There are only very few artists for whom you stop mid sentence, leave your drink atop the nearest surface and rush to the dance floor. There are even fewer artists of whom DJs only need to play one bar for men to excitedly chug the drinks at the thought of a potential grinding session, and women pull their gaggle of gals into formation. Sean Paul is one of them.
The Jamaican’s career, which celebrates its 20th anniversary this year, has delivered some of the most memorable moments of any artists in the game — and pulled other artists up with him. “Baby Boy” catapulted Beyoncé as a solo artist, no one knew Keyshia Cole until “Give it Up to Me,” “Body” with Migos was in the bank before they burst on the scene with “Bad and Boujee” and Sia was already a star when she invited Paul on “Cheap Thrills,” but the track skyrocketed her career into another stratosphere (it’s now at one billion views on YouTube).

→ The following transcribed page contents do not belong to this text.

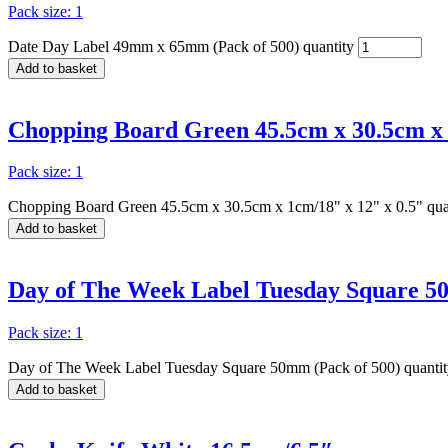
Pack size: 1
Date Day Label 49mm x 65mm (Pack of 500) quantity
Add to basket
Chopping Board Green 45.5cm x 30.5cm x 
Pack size: 1
Chopping Board Green 45.5cm x 30.5cm x 1cm/18" x 12" x 0.5" qua
Add to basket
Day of The Week Label Tuesday Square 5
Pack size: 1
Day of The Week Label Tuesday Square 50mm (Pack of 500) quanti
Add to basket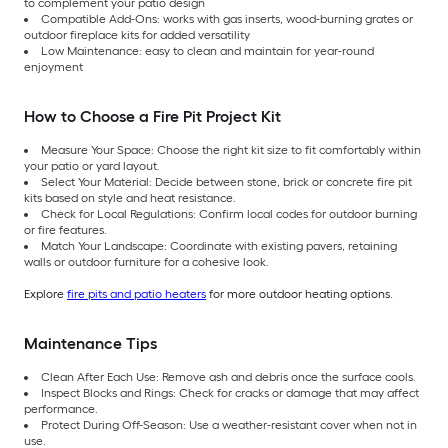
to complement your patio design
Compatible Add-Ons: works with gas inserts, wood-burning grates or
outdoor fireplace kits for added versatility
Low Maintenance: easy to clean and maintain for year-round
enjoyment
How to Choose a Fire Pit Project Kit
Measure Your Space: Choose the right kit size to fit comfortably within
your patio or yard layout.
Select Your Material: Decide between stone, brick or concrete fire pit
kits based on style and heat resistance.
Check for Local Regulations: Confirm local codes for outdoor burning
or fire features.
Match Your Landscape: Coordinate with existing pavers, retaining
walls or outdoor furniture for a cohesive look.
Explore
fire pits and patio heaters
for more outdoor heating options.
Maintenance Tips
Clean After Each Use: Remove ash and debris once the surface cools.
Inspect Blocks and Rings: Check for cracks or damage that may affect
performance.
Protect During Off-Season: Use a weather-resistant cover when not in
use.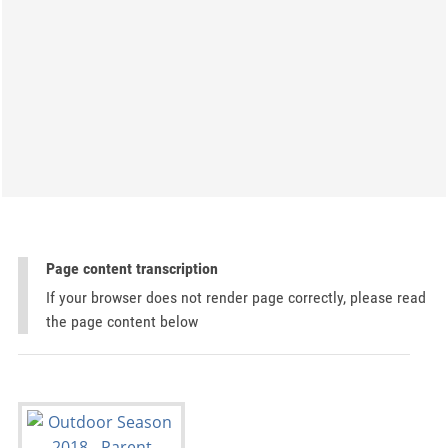
Page content transcription
If your browser does not render page correctly, please read
the page content below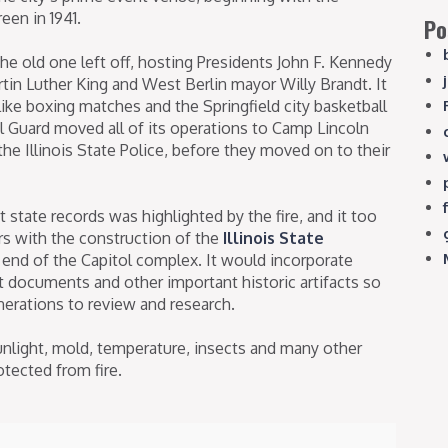
een in 1941.
Po
e old one left off, hosting Presidents John F. Kennedy
rtin Luther King and West Berlin mayor Willy Brandt. It
like boxing matches and the Springfield city basketball
l Guard moved all of its operations to Camp Lincoln
he Illinois State Police, before they moved on to their
 state records was highlighted by the fire, and it too
rs with the construction of the
Illinois State
end of the Capitol complex. It would incorporate
ct documents and other important historic artifacts so
enerations to review and research.
nlight, mold, temperature, insects and many other
otected from fire.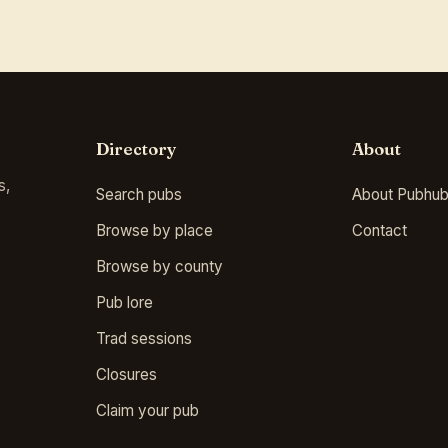
Directory
About
s,
Search pubs
About Pubhub
Browse by place
Contact
Browse by county
Pub lore
Trad sessions
Closures
Claim your pub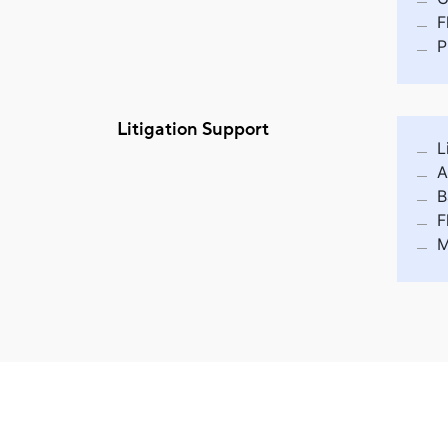
F
P
Litigation Support
L
A
B
F
M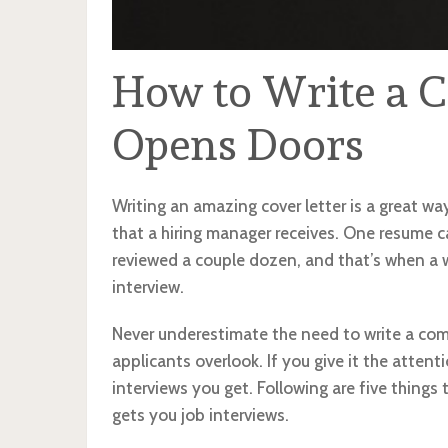
How to Write a C
Opens Doors
Writing an amazing cover letter is a great wa
that a hiring manager receives. One resume ca
reviewed a couple dozen, and that’s when a w
interview.
Never underestimate the need to write a compe
applicants overlook. If you give it the attent
interviews you get. Following are five things 
gets you job interviews.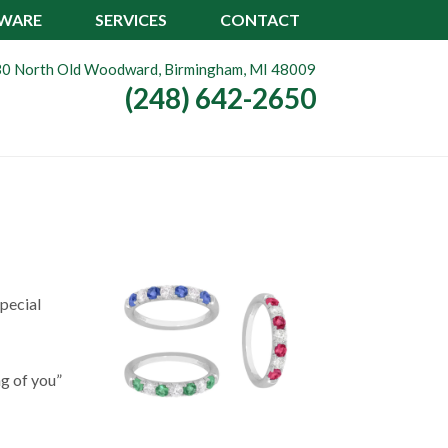
TWARE
SERVICES
CONTACT
0 North Old Woodward, Birmingham, MI 48009
(248) 642-2650
pecial
ng of you”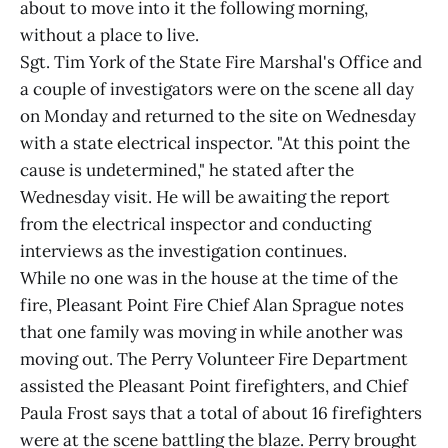
about to move into it the following morning,
without a place to live.
Sgt. Tim York of the State Fire Marshal's Office and
a couple of investigators were on the scene all day
on Monday and returned to the site on Wednesday
with a state electrical inspector. "At this point the
cause is undetermined," he stated after the
Wednesday visit. He will be awaiting the report
from the electrical inspector and conducting
interviews as the investigation continues.
While no one was in the house at the time of the
fire, Pleasant Point Fire Chief Alan Sprague notes
that one family was moving in while another was
moving out. The Perry Volunteer Fire Department
assisted the Pleasant Point firefighters, and Chief
Paula Frost says that a total of about 16 firefighters
were at the scene battling the blaze. Perry brought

This is not to say, of course, the newly father-of-one needs any assists to top the charts. “Temperature” and “We Be Burning” introduced the mainstream to Jamaica’s native dancehall, which has since infiltrated music with such gusto that even pop stars have been influenced by the genre. Melodic rapping might have been birthed by Paul himself, and Jamaica has Paul to thank for thrusting its music onto contemporary radio, following icons like Bob Marley and Grace Jones.
Now, the artist is back with a new single, teaming up with David Guetta to spotlight — in typical Sean Paul fashion — burgeoning pop sensation Becky G. What Paul is plotting next behind his trademark oversized shades, we won’t know until it’s already part of the culture. We caught up with the legendary artist to talk all things hit-making and what’s hot (and not) in 2018.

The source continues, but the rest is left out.